Last modified: 2013-12-20 21:40:30 UTC
Since 2013-11-13 we have been seeing lines like cp1046.eqiad.wmnet 1008323724 201cp3011.esams.wikimedia.org 6978832710 2013-11-15T19:29:25 [...] in the mobile and zero logs. There, part of a log line (part past 201 in the third column) got overwritten by a new line (cp3011.esams[...]). All 16 fields of this new line gets written, followed by a line feed. The next line is a normal log line again. For each file we had between 5 to 15 such lines. We did not see such lines for the sampled-1000 logs.
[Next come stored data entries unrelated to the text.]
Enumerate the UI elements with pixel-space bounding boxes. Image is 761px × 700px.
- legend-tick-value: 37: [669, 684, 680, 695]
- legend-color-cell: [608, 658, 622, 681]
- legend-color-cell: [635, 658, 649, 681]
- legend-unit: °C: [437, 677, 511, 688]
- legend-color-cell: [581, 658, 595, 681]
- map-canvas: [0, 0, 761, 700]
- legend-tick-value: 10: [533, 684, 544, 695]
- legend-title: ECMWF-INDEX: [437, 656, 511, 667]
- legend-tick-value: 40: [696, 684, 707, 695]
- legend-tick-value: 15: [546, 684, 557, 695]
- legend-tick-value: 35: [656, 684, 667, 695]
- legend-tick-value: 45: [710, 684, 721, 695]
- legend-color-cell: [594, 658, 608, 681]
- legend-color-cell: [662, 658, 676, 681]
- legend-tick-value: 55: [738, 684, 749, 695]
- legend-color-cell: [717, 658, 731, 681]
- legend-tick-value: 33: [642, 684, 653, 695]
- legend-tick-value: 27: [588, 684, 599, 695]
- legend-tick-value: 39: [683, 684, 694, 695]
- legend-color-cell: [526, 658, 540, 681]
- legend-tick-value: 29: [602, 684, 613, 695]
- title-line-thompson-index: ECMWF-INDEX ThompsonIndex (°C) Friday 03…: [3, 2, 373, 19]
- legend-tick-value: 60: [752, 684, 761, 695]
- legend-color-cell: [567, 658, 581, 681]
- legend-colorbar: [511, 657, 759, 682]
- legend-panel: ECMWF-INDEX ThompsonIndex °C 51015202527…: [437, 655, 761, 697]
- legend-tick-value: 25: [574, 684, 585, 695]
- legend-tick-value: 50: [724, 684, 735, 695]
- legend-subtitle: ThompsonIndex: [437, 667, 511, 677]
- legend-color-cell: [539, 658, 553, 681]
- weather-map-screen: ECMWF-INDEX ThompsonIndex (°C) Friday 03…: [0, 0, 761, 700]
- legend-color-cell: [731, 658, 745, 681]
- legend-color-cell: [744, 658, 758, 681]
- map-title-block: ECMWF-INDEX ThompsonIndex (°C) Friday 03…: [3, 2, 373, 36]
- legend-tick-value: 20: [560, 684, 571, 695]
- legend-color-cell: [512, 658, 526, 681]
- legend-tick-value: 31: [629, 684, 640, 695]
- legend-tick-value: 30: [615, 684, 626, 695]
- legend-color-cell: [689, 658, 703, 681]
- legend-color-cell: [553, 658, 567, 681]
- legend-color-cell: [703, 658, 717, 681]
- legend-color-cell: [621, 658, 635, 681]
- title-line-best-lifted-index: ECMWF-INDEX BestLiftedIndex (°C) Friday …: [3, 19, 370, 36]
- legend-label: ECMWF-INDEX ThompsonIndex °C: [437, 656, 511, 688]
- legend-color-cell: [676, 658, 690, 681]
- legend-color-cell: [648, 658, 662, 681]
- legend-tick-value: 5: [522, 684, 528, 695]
Checking for mangled lines which field got overwritten showed that the probability of a field to get overwritten directly corresponded to the field length. ~41% of the collisions happened for minutes 0, and 59. ~54% of the collisions happened for minutes 29, and 30. So ~95% of the collisions happened at the times puppet is run.
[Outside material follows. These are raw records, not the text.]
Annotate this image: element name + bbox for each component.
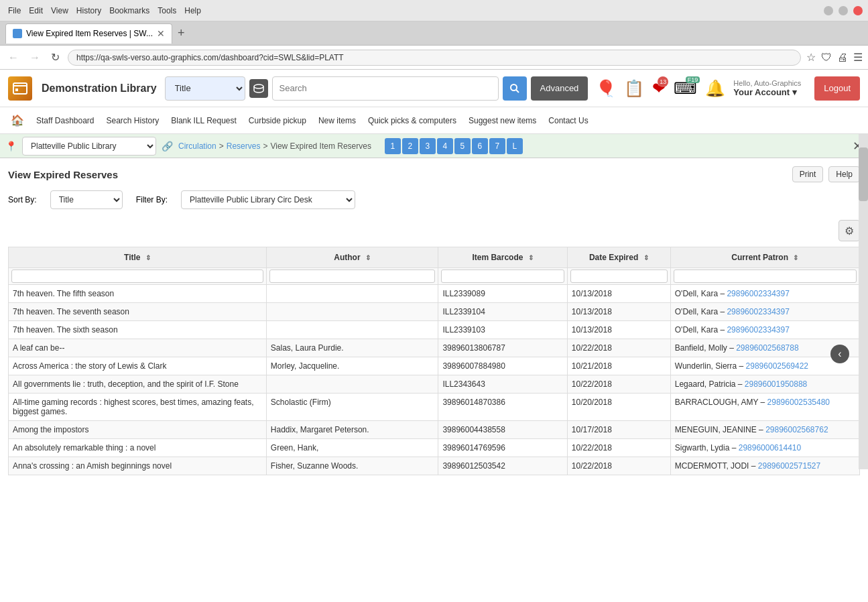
patron-link[interactable]: 29896002568788 xyxy=(736,343,798,353)
col-barcode[interactable]: Item Barcode ⇕ xyxy=(438,247,567,268)
window-close[interactable] xyxy=(853,6,863,15)
scrollbar-thumb[interactable] xyxy=(859,147,868,201)
sort-by-select[interactable]: Title Author Date Expired xyxy=(50,190,123,209)
logo-icon xyxy=(8,76,32,101)
breadcrumb-circulation[interactable]: Circulation xyxy=(178,141,216,151)
barcode-filter-input[interactable] xyxy=(441,269,564,283)
print-button[interactable]: Print xyxy=(792,166,824,182)
page-btn-6[interactable]: 6 xyxy=(472,138,488,154)
print-browser-btn[interactable]: 🖨 xyxy=(837,52,848,64)
date-filter-input[interactable] xyxy=(570,269,668,283)
search-type-select[interactable]: Title xyxy=(165,76,245,101)
col-author[interactable]: Author ⇕ xyxy=(266,247,438,268)
nav-new-items[interactable]: New items xyxy=(313,113,361,128)
col-barcode-label: Item Barcode xyxy=(472,253,523,262)
help-button[interactable]: Help xyxy=(828,166,860,182)
bell-button[interactable]: 🔔 xyxy=(705,79,725,98)
col-date-expired[interactable]: Date Expired ⇕ xyxy=(567,247,670,268)
menu-browser-btn[interactable]: ☰ xyxy=(853,51,863,64)
col-patron-sort-icon[interactable]: ⇕ xyxy=(793,254,798,261)
browser-tab-active[interactable]: View Expired Item Reserves | SW... ✕ xyxy=(5,23,172,44)
advanced-search-button[interactable]: Advanced xyxy=(531,76,588,101)
page-btn-3[interactable]: 3 xyxy=(420,138,436,154)
app-logo-area: Demonstration Library xyxy=(8,76,157,101)
scrollbar[interactable] xyxy=(859,134,868,469)
account-link[interactable]: Your Account ▾ xyxy=(733,87,801,97)
patron-link[interactable]: 29896002535480 xyxy=(767,398,830,407)
patron-link[interactable]: 29896002334397 xyxy=(727,325,789,335)
bookmark-btn[interactable]: ☆ xyxy=(806,51,816,64)
menu-bookmarks[interactable]: Bookmarks xyxy=(109,6,149,15)
hot-picks-button[interactable]: 🎈 xyxy=(596,79,616,98)
cell-barcode: 39896007884980 xyxy=(438,357,567,375)
back-button[interactable]: ← xyxy=(5,50,21,65)
menu-edit[interactable]: Edit xyxy=(29,6,43,15)
wishlist-button[interactable]: 13 ❤ xyxy=(652,79,666,98)
extensions-btn[interactable]: 🛡 xyxy=(821,52,832,64)
forward-button[interactable]: → xyxy=(27,50,43,65)
nav-suggest-new[interactable]: Suggest new items xyxy=(463,113,542,128)
search-input[interactable] xyxy=(272,76,499,101)
nav-quick-picks[interactable]: Quick picks & computers xyxy=(363,113,462,128)
hot-picks-icon: 🎈 xyxy=(596,79,616,98)
nav-curbside[interactable]: Curbside pickup xyxy=(243,113,312,128)
nav-home-button[interactable]: 🏠 xyxy=(5,111,29,129)
page-btn-7[interactable]: 7 xyxy=(489,138,505,154)
page-btn-2[interactable]: 2 xyxy=(402,138,418,154)
page-btn-1[interactable]: 1 xyxy=(385,138,401,154)
menu-help[interactable]: Help xyxy=(184,6,201,15)
cell-barcode: ILL2339104 xyxy=(438,303,567,321)
breadcrumb-arrow-1: > xyxy=(219,141,224,151)
cell-patron: O'Dell, Kara – 29896002334397 xyxy=(670,321,859,339)
patron-link[interactable]: 29896002334397 xyxy=(727,289,789,298)
col-author-sort-icon[interactable]: ⇕ xyxy=(365,254,371,261)
page-btn-4[interactable]: 4 xyxy=(437,138,453,154)
nav-search-history[interactable]: Search History xyxy=(101,113,165,128)
reload-button[interactable]: ↻ xyxy=(48,50,62,65)
col-patron[interactable]: Current Patron ⇕ xyxy=(670,247,859,268)
cell-date-expired: 10/13/2018 xyxy=(567,321,670,339)
menu-view[interactable]: View xyxy=(51,6,68,15)
patron-link[interactable]: 29896000614410 xyxy=(739,443,801,453)
patron-link[interactable]: 29896002568762 xyxy=(765,425,828,434)
patron-filter-input[interactable] xyxy=(674,269,857,283)
address-bar[interactable] xyxy=(68,50,801,66)
catalog-button[interactable]: 📋 xyxy=(624,79,644,98)
page-btn-5[interactable]: 5 xyxy=(454,138,471,154)
col-barcode-sort-icon[interactable]: ⇕ xyxy=(528,254,534,261)
search-db-icon[interactable] xyxy=(249,79,268,98)
fav-button[interactable]: F19 ⌨ xyxy=(674,79,697,98)
col-title-sort-icon[interactable]: ⇕ xyxy=(145,254,151,261)
window-maximize[interactable] xyxy=(839,6,848,15)
page-btn-L[interactable]: L xyxy=(507,138,523,154)
tab-close-button[interactable]: ✕ xyxy=(157,28,165,39)
patron-link[interactable]: 29896001950888 xyxy=(745,379,807,389)
account-chevron-icon: ▾ xyxy=(792,87,797,97)
search-button[interactable] xyxy=(503,76,527,101)
title-filter-input[interactable] xyxy=(11,269,263,283)
col-date-sort-icon[interactable]: ⇕ xyxy=(643,254,649,261)
scroll-left-arrow[interactable]: ‹ xyxy=(830,345,849,363)
browser-actions: ☆ 🛡 🖨 ☰ xyxy=(806,51,863,64)
logout-button[interactable]: Logout xyxy=(814,76,860,101)
nav-blank-ill[interactable]: Blank ILL Request xyxy=(166,113,242,128)
table-wrapper: Title ⇕ Author ⇕ Item Barcode ⇕ Date Exp… xyxy=(8,247,860,475)
window-minimize[interactable] xyxy=(824,6,833,15)
nav-staff-dashboard[interactable]: Staff Dashboard xyxy=(31,113,100,128)
library-selector[interactable]: Platteville Public Library xyxy=(22,137,156,156)
new-tab-button[interactable]: + xyxy=(172,26,190,40)
menu-history[interactable]: History xyxy=(76,6,101,15)
menu-file[interactable]: File xyxy=(8,6,21,15)
menu-tools[interactable]: Tools xyxy=(158,6,176,15)
breadcrumb-reserves[interactable]: Reserves xyxy=(227,141,261,151)
cell-title: A leaf can be-- xyxy=(9,339,267,357)
patron-link[interactable]: 29896002334397 xyxy=(727,307,789,316)
col-title[interactable]: Title ⇕ xyxy=(9,247,267,268)
author-filter-input[interactable] xyxy=(269,269,436,283)
patron-link[interactable]: 29896002569422 xyxy=(746,361,808,371)
sort-by-label: Sort By: xyxy=(8,195,37,204)
patron-link[interactable]: 29896002571527 xyxy=(758,461,820,471)
settings-button[interactable]: ⚙ xyxy=(839,220,860,241)
nav-contact-us[interactable]: Contact Us xyxy=(543,113,593,128)
filter-by-select[interactable]: Platteville Public Library Circ Desk xyxy=(181,190,355,209)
It seems puppet injected a new udp2log filter configuration file and restarted udp2log on oxygen (mobile and zero logs get written there) upon some puppet runs. The culprit seems to be serializing the hash of mobile hosts into the filter configuration without sorting them. So upon each puppet run, the serialized string of mobile hosts stands a chance of producing the hosts in a different order. Since, commit 55ee2641ad2d74adf8b9d8353f63b87f6e007348 of the puppet repo, the list gets sorted before serialization. Hence, the serialized string should not change between puppet runs, if the mobile hosts do not change. After merging the above change, we do not see mangled log lines any longer. Last mangled log lines are for 2013-12-16 17:30. All other udp2log generated log files generated on oxygen have been affected as well (e.g.: edit logs). But the problem is now fixed for them as well.